Bockting and van Dis are also concerned that increasingly these AI systems are owned by big tech companies. They want to make sure the technology is properly tested and verified by scientists. “This is also an opportunity because collaboration with big tech can of course, speed up processes,” she adds.
Van Dis, Bockting and colleagues argued earlier this year for an urgent need to develop a set of ‘living’ guidelines to govern how AI and tools such as GPT-4 are used and developed. They are concerned that any legislation around AI technologies will struggle to keep up with the pace of development. Bockting and van Dis have convened an invitational summit at the University of Amsterdam on 11 April to discuss these concerns, with representatives from organizations including UNESCO’s science-ethics committee, Organisation for Economic Co-operation and Development and the World Economic Forum.

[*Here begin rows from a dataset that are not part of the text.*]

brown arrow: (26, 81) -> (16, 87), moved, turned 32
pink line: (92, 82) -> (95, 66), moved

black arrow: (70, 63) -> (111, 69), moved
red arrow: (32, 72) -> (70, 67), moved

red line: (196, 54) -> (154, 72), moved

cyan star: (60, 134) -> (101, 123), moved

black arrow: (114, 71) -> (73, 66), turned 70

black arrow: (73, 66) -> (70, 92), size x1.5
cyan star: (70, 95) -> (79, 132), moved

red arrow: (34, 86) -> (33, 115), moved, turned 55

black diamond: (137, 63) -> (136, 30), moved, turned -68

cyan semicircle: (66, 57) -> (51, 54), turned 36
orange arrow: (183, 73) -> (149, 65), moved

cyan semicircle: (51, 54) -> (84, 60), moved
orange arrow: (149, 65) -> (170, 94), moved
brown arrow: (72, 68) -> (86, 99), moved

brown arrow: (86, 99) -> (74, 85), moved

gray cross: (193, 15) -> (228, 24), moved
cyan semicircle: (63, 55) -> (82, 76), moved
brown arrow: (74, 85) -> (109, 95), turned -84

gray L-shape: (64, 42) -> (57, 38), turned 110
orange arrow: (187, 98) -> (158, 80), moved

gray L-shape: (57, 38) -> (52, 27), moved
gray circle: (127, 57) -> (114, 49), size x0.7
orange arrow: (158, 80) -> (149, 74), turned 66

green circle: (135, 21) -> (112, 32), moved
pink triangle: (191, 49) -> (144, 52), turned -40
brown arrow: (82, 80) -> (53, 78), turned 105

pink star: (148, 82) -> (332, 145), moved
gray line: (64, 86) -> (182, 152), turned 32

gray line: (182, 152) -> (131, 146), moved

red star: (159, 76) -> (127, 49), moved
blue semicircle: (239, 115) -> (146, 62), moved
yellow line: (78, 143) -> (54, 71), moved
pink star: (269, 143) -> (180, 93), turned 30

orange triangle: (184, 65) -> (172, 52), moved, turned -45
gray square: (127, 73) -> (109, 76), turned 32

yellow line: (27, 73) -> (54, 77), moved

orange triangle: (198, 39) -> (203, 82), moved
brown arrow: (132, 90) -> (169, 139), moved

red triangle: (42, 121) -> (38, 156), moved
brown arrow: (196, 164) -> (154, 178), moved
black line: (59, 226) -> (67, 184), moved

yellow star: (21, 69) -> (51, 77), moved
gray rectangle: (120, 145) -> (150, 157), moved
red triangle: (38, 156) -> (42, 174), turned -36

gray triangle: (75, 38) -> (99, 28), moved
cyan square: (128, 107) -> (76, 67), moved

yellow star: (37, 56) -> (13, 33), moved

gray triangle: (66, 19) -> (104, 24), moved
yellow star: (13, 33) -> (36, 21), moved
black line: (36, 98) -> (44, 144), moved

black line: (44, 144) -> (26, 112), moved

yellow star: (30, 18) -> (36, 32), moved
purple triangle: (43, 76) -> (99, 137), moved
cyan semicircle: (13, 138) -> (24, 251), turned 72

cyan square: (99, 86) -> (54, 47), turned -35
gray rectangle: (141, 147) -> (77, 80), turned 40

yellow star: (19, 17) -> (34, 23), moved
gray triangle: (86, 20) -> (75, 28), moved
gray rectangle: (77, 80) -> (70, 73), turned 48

Despite the concern, GPT-4 and its future iterations will shake up science, says White. “I think it’s actually going to be a huge infrastructure change in science, almost like the internet was a big change,” he says. It won’t replace scientists, he adds, but could help with some tasks. “I think we’re going to start realizing we can connect papers, data programmes, libraries that we use and computational work or even robotic experiments.”